Chromosomale Rearrangements und Kopienzahlvarianten
Die individuellen Chromosomen sind physisch in diskrete Territorien aufgeteilt. Daher finden die von Hi-C erfassten DNA-Interaktionen in erster Linie zwischen der DNA desselben Chromosoms (in cis) und nur in geringem Maße zwischen den Chromosomen (in trans) statt. Aufgrund dieses Phänomens kann Hi-C als Assay für das gesamte Genom verwendet werden, um Translokationen und andere strukturelle Varianten von Interesse zu identifizieren. Im Vergleich zu anderen NGS-Techniken erfordert Hi-C eine extrem niedrige Abdeckung, wodurch Kosten reduziert werden können. Außerdem können Rearrangements, die schlecht kartierbare Regionen betreffen, mit Hi-C besser detektiert werden als mit NGS-Standardmethoden.
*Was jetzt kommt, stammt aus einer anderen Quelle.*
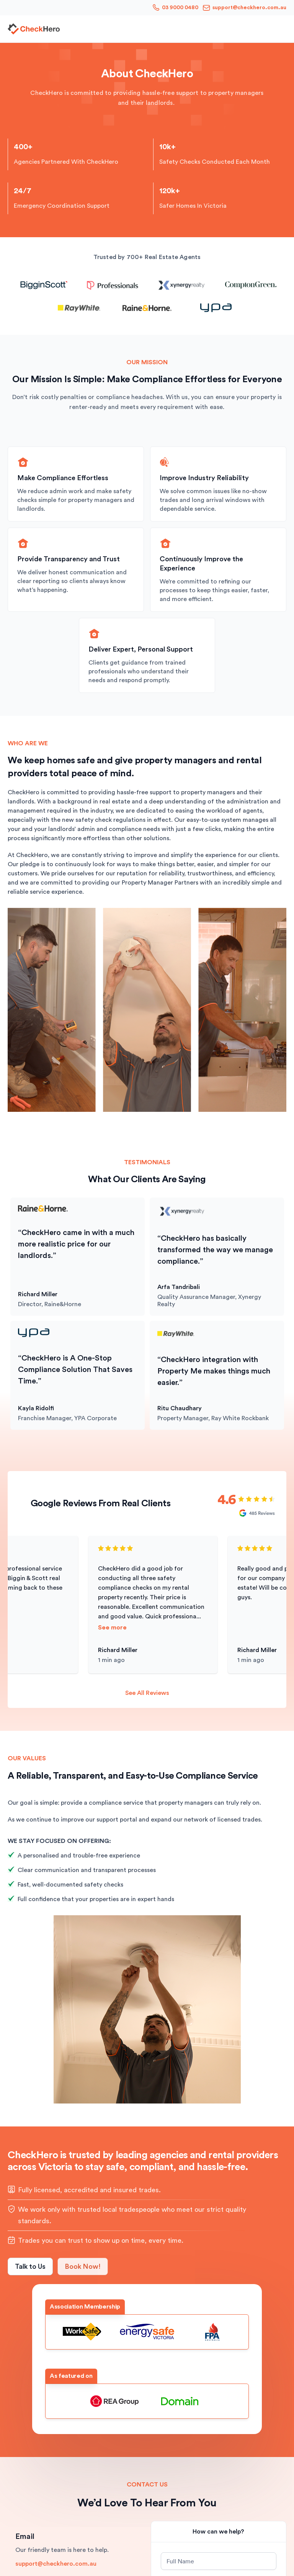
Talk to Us (30, 2266)
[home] (34, 28)
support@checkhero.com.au (55, 2564)
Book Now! (83, 2266)
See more (114, 1627)
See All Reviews (147, 1693)
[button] (281, 29)
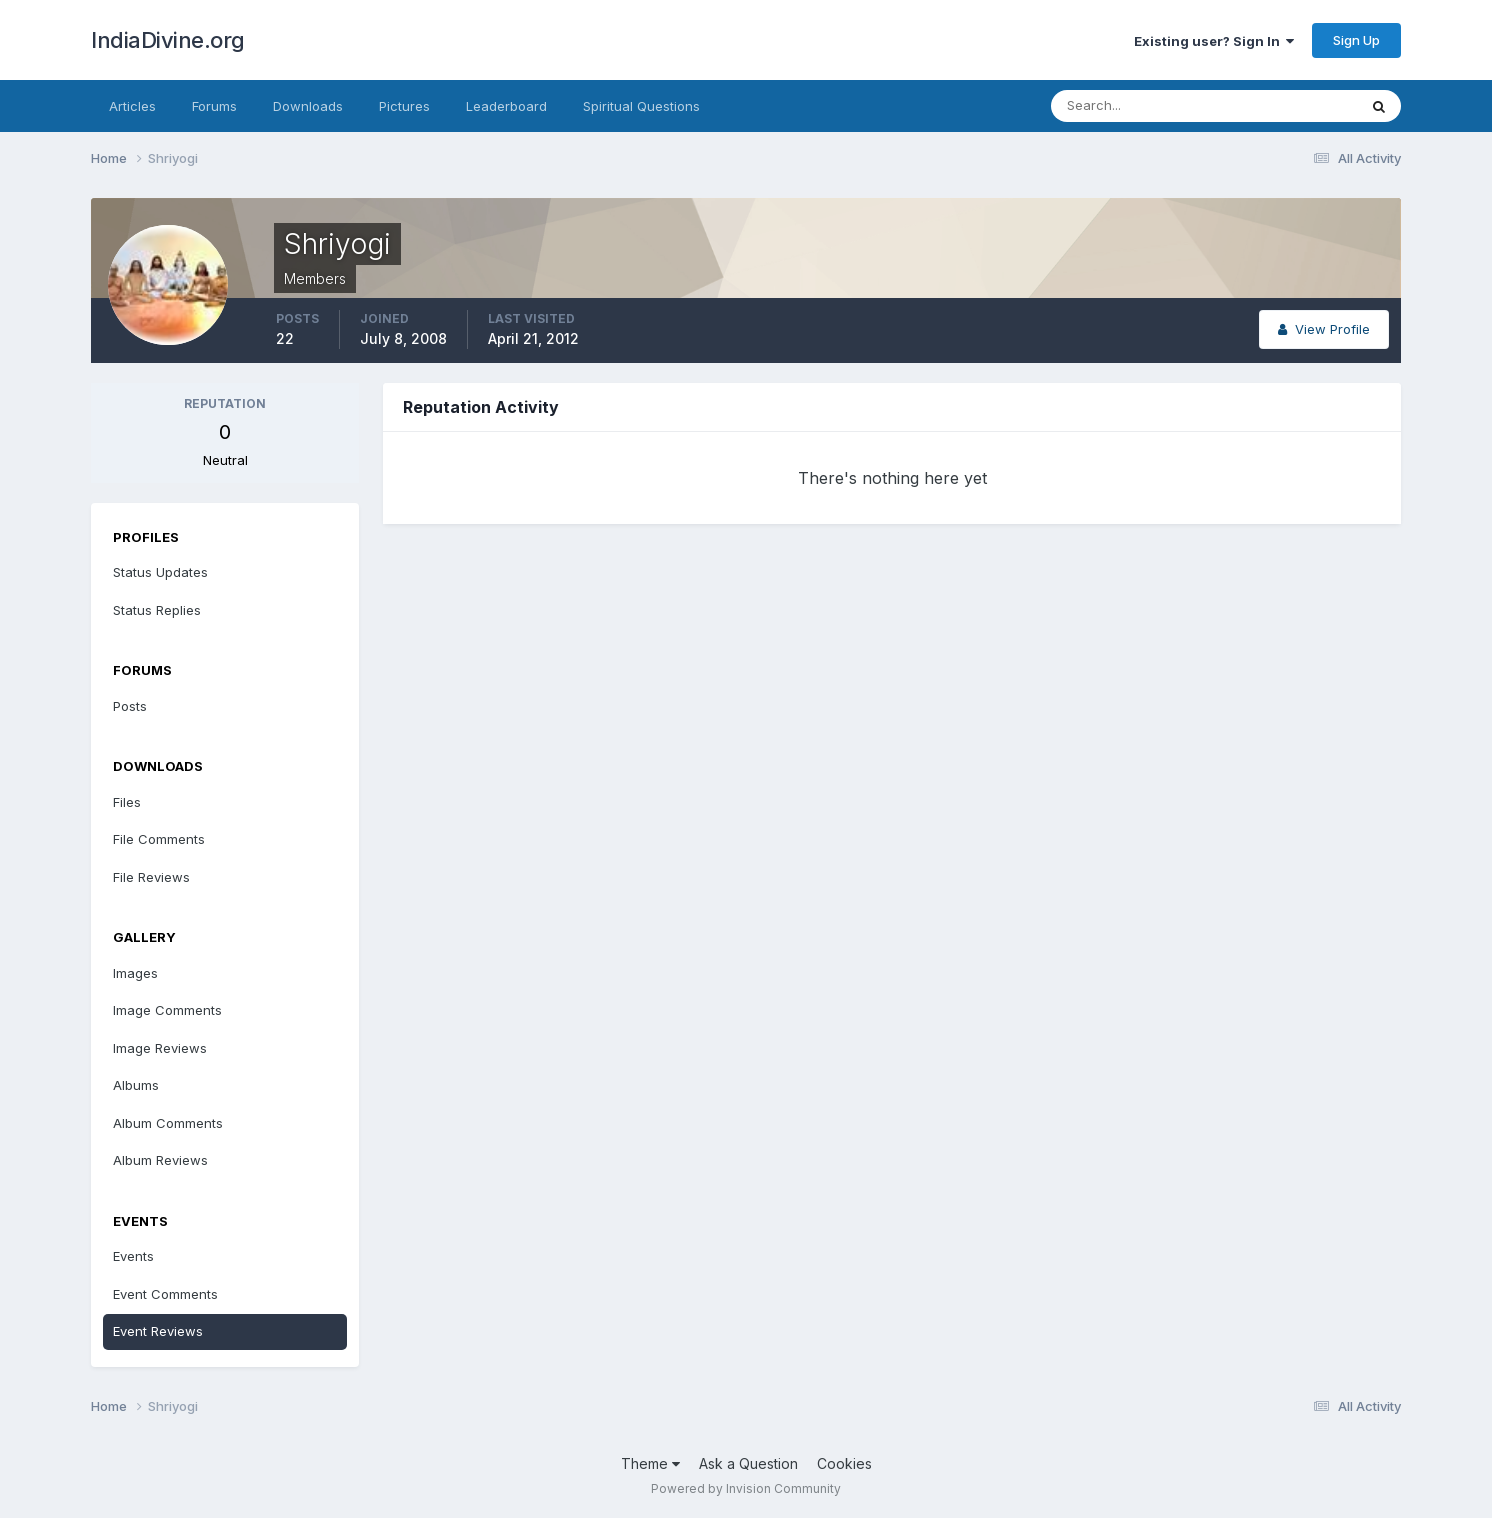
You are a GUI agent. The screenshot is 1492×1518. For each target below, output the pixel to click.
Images (135, 973)
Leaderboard (506, 106)
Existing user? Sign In (1214, 41)
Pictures (404, 106)
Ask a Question (748, 1463)
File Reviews (151, 877)
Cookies (844, 1463)
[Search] (1139, 106)
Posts (130, 706)
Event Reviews (158, 1331)
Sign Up (1356, 40)
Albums (136, 1085)
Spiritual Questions (641, 106)
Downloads (308, 106)
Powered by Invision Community (746, 1488)
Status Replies (157, 610)
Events (133, 1256)
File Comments (159, 839)
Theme (650, 1463)
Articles (132, 106)
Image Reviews (160, 1048)
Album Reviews (160, 1160)
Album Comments (168, 1123)
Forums (214, 106)
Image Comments (167, 1010)
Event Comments (165, 1294)
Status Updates (160, 572)
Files (127, 802)
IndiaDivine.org (168, 40)
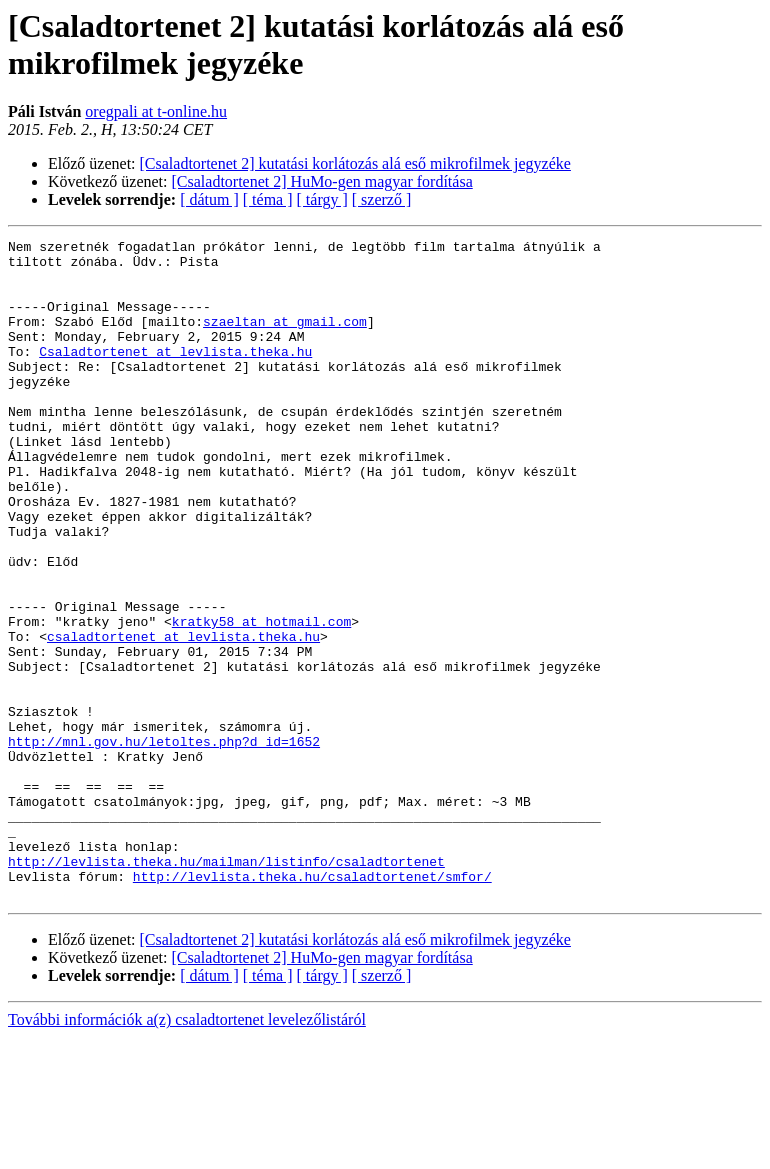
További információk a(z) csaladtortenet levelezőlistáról (187, 1151)
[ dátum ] (209, 199)
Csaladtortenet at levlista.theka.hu (175, 375)
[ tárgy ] (322, 199)
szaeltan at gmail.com (285, 339)
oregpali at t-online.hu (156, 111)
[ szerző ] (382, 199)
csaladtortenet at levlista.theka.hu (183, 717)
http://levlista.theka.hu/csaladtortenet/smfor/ (312, 1005)
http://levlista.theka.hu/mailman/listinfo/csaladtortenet (226, 987)
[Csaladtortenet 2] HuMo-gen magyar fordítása (322, 181)
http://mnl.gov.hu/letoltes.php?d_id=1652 (164, 843)
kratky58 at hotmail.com (261, 699)
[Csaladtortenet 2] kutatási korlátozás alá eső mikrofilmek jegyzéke (355, 163)
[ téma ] (268, 199)
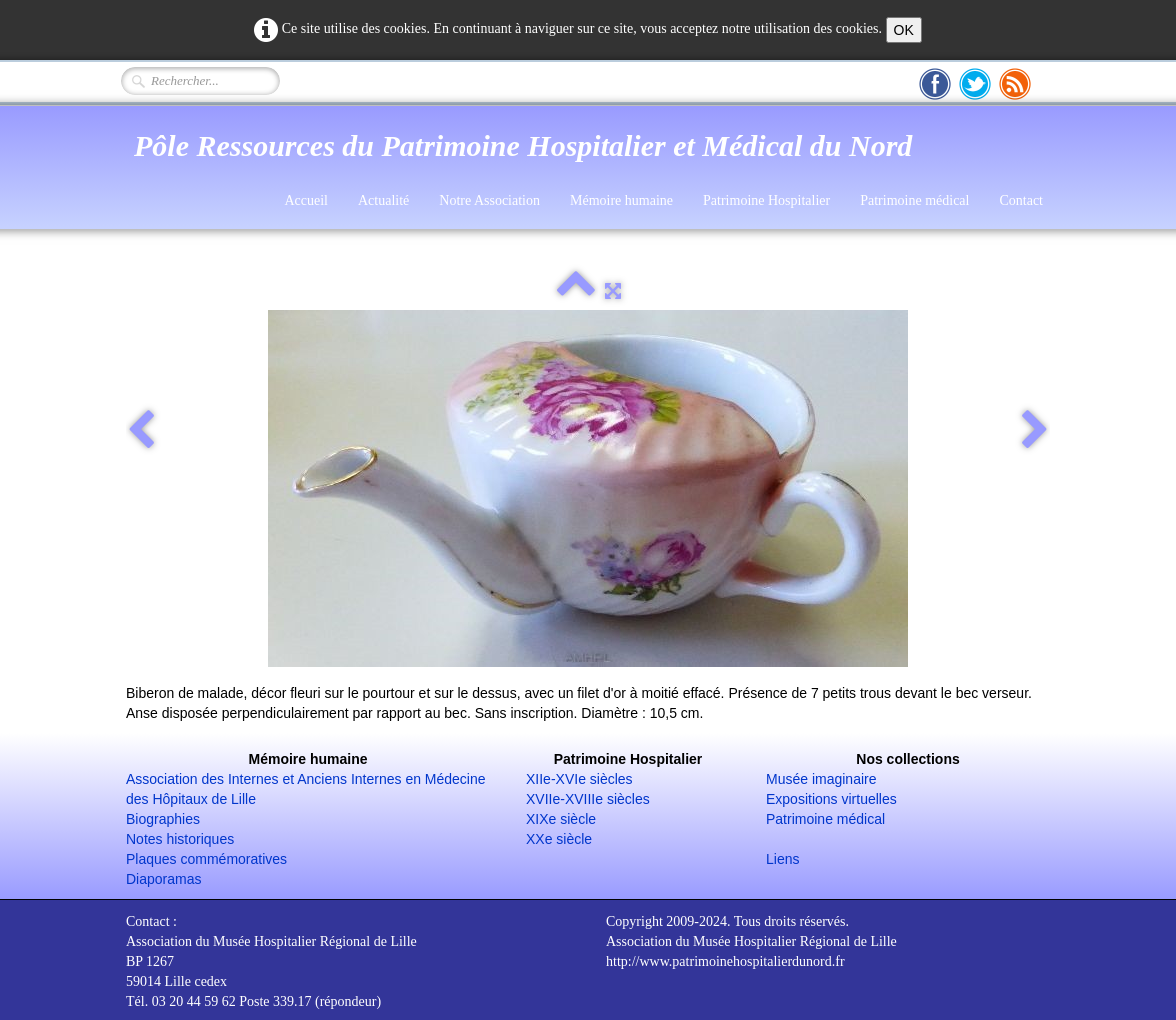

Praktisch ist, dass dieselben Hi-C-Daten auch zum Nachweis von Kopienzahländerungen verwendet werden können.
Genomassemblierung – Haplotyp-Phasing
Bei der Sequenzierung und Assemblierung der Genome neuer Spezies wird die Erstellung von Sequenz-Scaffolds oft durch große Abschnitte mit repetitiven Sequenzen, die über die Reichweite der Sequenzierung hinausgehen, eingeschränkt. In Hi-C-Daten findet die überwiegende Mehrheit der Interaktionen in cis zwischen Loci auf demselben Chromosom statt. Außerdem findet ein signifikanter Teil dieser cis-Interaktionen über große Entfernungen statt, zwischen Loci, die durch Millionen von DNA-Basen voneinander getrennt sind. Diese Eigenschaften von Chromatin-Interaktionen können genutzt werden, um Sequenz-Scaffolds zu ordnen, zu orientieren und zu nahezu vollständigen Chromosomen zusammenzufügen, ohne dass dafür ein Referenzgenom erforderlich ist. Nach dem gleichen Prinzip können Hi-C-Interaktionskarten zur Erstellung diploider Genome verwendet werden, indem genetische Varianten den väterlichen und mütterlichen Schwesterchromosomen zugeordnet werden (siehe Abbildung Nachgelagerte Anwendungen von Hi-C-Sequenzierungsdaten).